Analisi disciplinare e differenze tra negozio di accertamento, contratto preliminare e contratto normativo.


Il negozio di accertamento.

Il negozio di accertamento è quel contratto atipico mediante il quale le parti, per prevenire una lite, si accordano e definiscono in maniera non contestabile l’interpretazione del contenuto del contratto. Esso si distingue dal contratto di transazione in quanto, nel primo, non ci sono reciproche concessioni.

La dottrina dubita sulla configurabilità giuridica del contratto di accertamento ritenendo che il contratto debba necessariamente essere caratterizzato da un contenuto dispositivo. L’ammissibilità di uno spazio di autonomia negoziale (art. 1322 c.c.) che si esplichi con un’efficacia riconducibile all’eliminazione di una questione incerta, dubbia, non è generalmente negata: non si ritiene cioè indefettibile il ricorso all’autorità giudiziaria allo scopo di pervenire all’emissione di una pronunzia dichiarativa. (Cass. Civ. Sez. II, 600/76; Cass. Civ. Sez. II, 1572/71). La giurisprudenza tende invece ad ammettere il negozio di accertamento, riconoscendo meritevolezza all’interesse di rendere non contestabile il nuovo contenuto impresso al rapporto giuridico, a patto che la fonte di quel rapporto giuridico resta l’originario contratto e non il contratto di accertamento. Deve, in ogni caso, distinguersi il negozio d’accertamento dalla confessione di cui all’art. 2730 c.c. che ha esclusivamente una funzione probatoria e non negoziale.

Il contratto di accertamento è un negozio giuridico di secondo grado destinato, quindi, a perdere efficacia in caso di nullità o di inefficacia del contratto originario. In caso di annullabilità del contratto originario, invece, posta la conoscenza della causa d’annullamento, il contratto d’accertamento ha l’effetto di convalidare il contratto stesso. Il problema fondamentale è quello degli effetti. Secondo un’opinione, esso produrrebbe un’efficacia meramente dichiarativa, come la sentenza del giudice rispetto alla quale esso si pone come succedaneo. Secondo un’opinione contrastante, nella misura in cui la situazione all’esito della convenzione debba ritenersi non più contestabile, anche quando possa essere provata ex post la divergenza di quanto pattuito rispetto alla realtà, gli effetti di queste convenzioni devono essere considerati come costitutivi o traslativi rispetto ai diritti accertati. Altra opinione è, poi, quella i cui fautori hanno ritagliato, ad hoc, la descrizione degli effetti della figura in esame come preclusivi (Cass. Civ. Sez. II, 2611/96). Sulla base di queste considerazioni, una volta raggiunto l’accordo e perfezionato il negozio di accertamento, la questione risolta non potrebbe più essere sottoposta all’attenzione di un giudice come controversa. Vi è inoltre consonanza di vedute tra gli interpreti circa la retroattività degli effetti degli atti in questione. La res dubia, cioè l’incertezza, verrebbe eliminata fin dall’inizio, come nel caso della divisione, contrassegnata dalla retroattività degli effetti (art. 757 c.c.). Tale retroattività viene spiegata con la ritenuta natura dichiarativa dell’atto divisionale, il nodo problematico fondamentale del tema dell’accertamento negoziale.
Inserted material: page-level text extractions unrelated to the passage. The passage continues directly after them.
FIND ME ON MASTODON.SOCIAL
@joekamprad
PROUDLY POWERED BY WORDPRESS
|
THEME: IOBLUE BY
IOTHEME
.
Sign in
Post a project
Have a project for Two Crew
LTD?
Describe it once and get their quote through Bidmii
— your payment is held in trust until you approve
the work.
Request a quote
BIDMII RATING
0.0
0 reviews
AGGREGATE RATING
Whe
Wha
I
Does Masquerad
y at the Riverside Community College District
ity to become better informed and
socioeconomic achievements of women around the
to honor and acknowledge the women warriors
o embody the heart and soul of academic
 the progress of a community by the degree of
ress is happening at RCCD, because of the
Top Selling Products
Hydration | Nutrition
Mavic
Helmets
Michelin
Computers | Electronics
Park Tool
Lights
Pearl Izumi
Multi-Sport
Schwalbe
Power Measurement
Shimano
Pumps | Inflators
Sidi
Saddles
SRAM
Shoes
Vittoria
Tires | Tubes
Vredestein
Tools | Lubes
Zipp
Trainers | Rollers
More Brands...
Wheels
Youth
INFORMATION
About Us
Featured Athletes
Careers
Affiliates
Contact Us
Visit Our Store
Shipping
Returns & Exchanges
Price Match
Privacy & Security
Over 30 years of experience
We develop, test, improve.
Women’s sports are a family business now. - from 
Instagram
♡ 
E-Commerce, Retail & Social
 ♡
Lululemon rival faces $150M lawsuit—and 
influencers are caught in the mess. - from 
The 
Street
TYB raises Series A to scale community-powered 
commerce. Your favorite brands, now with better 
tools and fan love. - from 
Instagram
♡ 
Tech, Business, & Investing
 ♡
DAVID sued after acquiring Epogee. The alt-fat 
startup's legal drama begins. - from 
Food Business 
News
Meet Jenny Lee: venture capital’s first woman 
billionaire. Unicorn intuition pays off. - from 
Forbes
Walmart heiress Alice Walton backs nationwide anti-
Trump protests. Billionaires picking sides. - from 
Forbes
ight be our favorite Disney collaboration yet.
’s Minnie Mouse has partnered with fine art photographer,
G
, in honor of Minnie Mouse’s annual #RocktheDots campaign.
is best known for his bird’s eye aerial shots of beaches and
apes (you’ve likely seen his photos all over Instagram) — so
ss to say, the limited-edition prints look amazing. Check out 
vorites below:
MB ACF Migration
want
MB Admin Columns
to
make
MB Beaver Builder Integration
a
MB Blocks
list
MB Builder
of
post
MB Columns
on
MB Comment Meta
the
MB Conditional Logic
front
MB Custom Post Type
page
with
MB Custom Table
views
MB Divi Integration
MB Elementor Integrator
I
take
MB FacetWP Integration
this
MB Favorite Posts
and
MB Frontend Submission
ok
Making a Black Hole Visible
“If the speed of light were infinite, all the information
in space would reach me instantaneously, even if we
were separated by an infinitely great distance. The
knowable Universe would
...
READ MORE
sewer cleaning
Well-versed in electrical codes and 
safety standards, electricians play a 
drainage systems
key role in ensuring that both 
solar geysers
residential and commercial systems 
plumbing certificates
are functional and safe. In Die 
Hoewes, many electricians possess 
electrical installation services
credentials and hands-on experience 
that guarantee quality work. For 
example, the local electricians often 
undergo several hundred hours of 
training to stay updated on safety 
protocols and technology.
L’art. 763 c.c. prevede che è possibile rescindere la divisione concernente i beni ereditari quando taluno tra i coeredi dia la prova di aver subito lesioni pari ad oltre il quarto rispetto alla misura della quota spettantegli. In tanto l’azione è ammissibile, in quanto si possa avere un raffronto fra l’entità della quota astrattamente assegnata e la concreta assegnazione dei beni. Diverso è il caso della transazione, l’atto con il quale le parti, facendosi reciproche concessioni, prevengono l’insorgenza di una controversia o la dirimono, la cui natura dispositiva la escluderebbe dal novero dei negozi di accertamento. Ai sensi dell’art. 1969 c.c., l’impugnabilità del negozio di transazione, per errore di diritto, è esclusa, né può essere impugnata per lesione (art. 1970 c.c.). Pertanto, una volta definita la vertenza non è dato di poter rimettere in discussione l’accordo raggiunto in forza di una nuova valutazione dei presupposti e degli antecedenti di fatto o di diritto. Oggetto del negozio di accertamento è la res dubia, oggetto della transazione è invece la res litigiosa: la prima si distingue dalla seconda per l’incertezza che non vale ancora a connotare la questione come contenziosa. Si pensi, ad esempio, al fatto che la transazione potrebbe essere stipulata anche soltanto per prevenire possibili liti. La questione principale è quindi quella della dichiaratività ovvero della costitutività degli effetti.

 

Il contratto preliminare.

Le trattative non terminano sempre con la conclusione di un contratto definitivo, possono anche terminare con la stipulazione di un contratto preliminare, il quale obbliga le parti a concludere, in un secondo momento, un contratto necessariamente definitivo avente il contenuto già fissato nel preliminare. Non è necessario alcun accordo novativo tra i contraenti per integrare e modificare con il definitivo gli accordi conclusi con il preliminare. In questo caso, però, si tratterà di un contratto differente, liberamente concluso. La modificazione non è implicitamente deducibile dalla mancata conformità del contenuto del definitivo al preliminare. Una volta accertata la conclusione di un accordo, bisogna distinguere tra preliminare e definitivo con cui le parti si obbligano a ripetere la stipulazione, solitamente per motivi concernenti la forma per la trascrizione. 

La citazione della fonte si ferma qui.